Campaigning organisations such as SANE (Schizophrenia a National Emergency) have deliberately exploited public anxieties Initially this was the concern that homelessness is being increased among the mentally ill. They changed their tack when evidence accumulated against this view (Leff 1999), to concern about public safety due to homicides by psychiatric patients. More recently this latter argument has also been shown to be stigmatising, as it has been ratified that the proportion of homicides due to mentally disordered people has actually decreased over the period of deinstitutionalisation (Taylor & Gunn 1999). For a long time some psychiatrists did not want to give up their power base in the asylum. Even now most psychiatrists would prefer to be based in the in-patient unit. I am in a minority, having always based myself as a consultant in a community mental health centre.

This is not to say that I do not consider in-patient work to be important - it needs to be integrated with community work - perhaps not dissimilar to how I was saying there needs to be mind-brain integration. The professional barriers are not just in medicine and psychiatry. Nursing, as an example, has always been split into community and in-patient work. There is a resistance to looking at ways of providing an alternative residential setting, other than in a hospital.

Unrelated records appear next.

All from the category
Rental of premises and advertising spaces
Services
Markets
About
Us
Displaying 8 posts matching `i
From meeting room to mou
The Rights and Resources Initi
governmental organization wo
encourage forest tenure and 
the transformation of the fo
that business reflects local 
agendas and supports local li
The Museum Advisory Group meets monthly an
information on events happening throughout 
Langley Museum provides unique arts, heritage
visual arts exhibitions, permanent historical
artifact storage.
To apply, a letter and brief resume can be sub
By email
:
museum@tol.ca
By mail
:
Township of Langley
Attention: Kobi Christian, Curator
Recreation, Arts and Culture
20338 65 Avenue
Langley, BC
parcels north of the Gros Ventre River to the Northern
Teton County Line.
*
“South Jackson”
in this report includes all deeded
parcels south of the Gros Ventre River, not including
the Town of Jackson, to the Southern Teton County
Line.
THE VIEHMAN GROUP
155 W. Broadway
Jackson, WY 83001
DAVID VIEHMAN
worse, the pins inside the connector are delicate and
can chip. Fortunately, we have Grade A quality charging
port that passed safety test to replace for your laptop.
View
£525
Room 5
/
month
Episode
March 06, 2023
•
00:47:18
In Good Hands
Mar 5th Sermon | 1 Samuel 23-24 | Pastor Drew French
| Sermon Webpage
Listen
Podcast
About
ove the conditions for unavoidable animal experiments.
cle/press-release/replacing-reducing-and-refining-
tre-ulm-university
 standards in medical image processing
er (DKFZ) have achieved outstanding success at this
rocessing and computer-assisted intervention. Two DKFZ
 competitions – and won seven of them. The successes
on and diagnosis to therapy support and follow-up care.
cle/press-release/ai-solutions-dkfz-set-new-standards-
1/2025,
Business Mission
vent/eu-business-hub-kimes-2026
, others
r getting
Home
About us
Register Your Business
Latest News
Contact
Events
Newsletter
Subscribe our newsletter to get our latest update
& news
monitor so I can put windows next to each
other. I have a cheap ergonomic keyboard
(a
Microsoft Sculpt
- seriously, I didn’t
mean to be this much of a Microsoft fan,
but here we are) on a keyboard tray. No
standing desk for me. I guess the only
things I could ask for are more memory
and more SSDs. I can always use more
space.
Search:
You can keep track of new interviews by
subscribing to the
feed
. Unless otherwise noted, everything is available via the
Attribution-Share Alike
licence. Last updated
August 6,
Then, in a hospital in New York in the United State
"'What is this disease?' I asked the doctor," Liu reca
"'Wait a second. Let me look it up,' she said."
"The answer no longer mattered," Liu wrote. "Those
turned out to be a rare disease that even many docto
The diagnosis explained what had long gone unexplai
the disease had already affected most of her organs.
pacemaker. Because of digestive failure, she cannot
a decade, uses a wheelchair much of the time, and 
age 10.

Of course there are psychiatrists who support innovation - I do not wish to generalise. However, I think it is more likely that a critical psychiatrist will support innovation. To give an example, Marcellino Smyth, who is a member of our group, wrote an article with John Hoult on home treatment (Smyth & Hoult 1999). They commented on the resistance to implementing home treatment services and asked why home treatment for acute psychiatric services is generally ignored as an alternative to conventional admission to hospital. As does not seem to be unusual for members of our group, Marcellino's article was only published with an accompanying commentary article. This has happened several times to Joanna Moncrieff, who should have been here giving this talk today, but was unable to attend because of the train delays. For example, she has done some useful work on lithium, but each of her two main articles on this subject were only published by the British Journal of Psychiatry with an accompanying commentary (Moncrieff 1995, 1997).

It is as though critical psychiatrists can only have their say, as long as it is balanced by the so-called more even handed view. Now I am not saying there are not some errors and excesses in what critical psychiatrists say. But I am also sure that there are excesses and errors in what biomedical psychiatrists say and they seem to have a freer reign in the literature.

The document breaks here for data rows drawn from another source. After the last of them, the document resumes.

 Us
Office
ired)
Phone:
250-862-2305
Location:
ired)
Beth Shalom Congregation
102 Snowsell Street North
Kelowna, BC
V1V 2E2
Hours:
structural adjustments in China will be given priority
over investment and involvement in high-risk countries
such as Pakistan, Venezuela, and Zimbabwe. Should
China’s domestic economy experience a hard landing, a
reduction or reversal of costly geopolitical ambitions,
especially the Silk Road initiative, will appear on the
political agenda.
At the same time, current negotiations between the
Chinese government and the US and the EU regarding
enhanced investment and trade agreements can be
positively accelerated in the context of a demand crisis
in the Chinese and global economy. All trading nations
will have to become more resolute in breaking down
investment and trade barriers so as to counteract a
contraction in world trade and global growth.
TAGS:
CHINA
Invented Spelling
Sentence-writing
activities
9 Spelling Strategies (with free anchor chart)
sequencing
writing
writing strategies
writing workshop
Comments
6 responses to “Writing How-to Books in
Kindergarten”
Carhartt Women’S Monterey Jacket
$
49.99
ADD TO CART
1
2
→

Smyth & Hoult (2000) point out that research evidence shows that home treatment is safe, effective and feasible for up to 80% of patients presenting for admission to hospital. They emphasise the addressing of social issues surrounding the crisis right from the beginning and the provision of practical, problem-solving help. Crisis resolution clearly has a role within an integrated comprehensive strategy.

I think it is important to note how resistance to home treatment is tied to conceptual issues about mental illness. Home treatment challenges the "medical model". Its mode of intervention emphasises flexibility and social networks. There is less stress on individual disease presentations. The Bradford Home Treatment services, for example, specifically identifies its philosophy as influenced by the social model of mental illness and patient directed care (Bracken & Thomas 1999).

What is to be done ?

What can be done about the current situation in psychiatry? I think we actually need to be sensitive to psychiatry's defensiveness. Not that I am excusing poor practice, but I do not think that poor practice is always deliberately and consciously motivated. Fundamental training is required to make services personal and humane. Biomedical psychiatrists think I need retraining. Maybe I do, we all need to continue learning and developing personally but I also think there is a need for psychiatry itself to retrain and re-educate itself, and this is not going to be an easy process.